> [WHAT THIS TASK INVOLVES]: Each line of the data is to be output verbatim, with the images removed.

=== Section Start ===

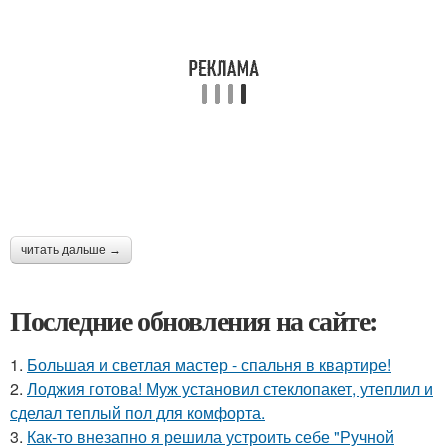
читать дальше →
Последние обновления на сайте:
1.
Большая и светлая мастер - спальня в квартире!
2.
Лоджия готова! Муж установил стеклопакет, утеплил и
сделал теплый пол для комфорта.
3.
Как-то внезапно я решила устроить себе "Ручной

=== Section End ===

> [RESPONSE TO THIS EXERCISE]:
читать дальше →
Последние обновления на сайте:
1.
Большая и светлая мастер - спальня в квартире!
2.
Лоджия готова! Муж установил стеклопакет, утеплил и
сделал теплый пол для комфорта.
3.
Как-то внезапно я решила устроить себе "Ручной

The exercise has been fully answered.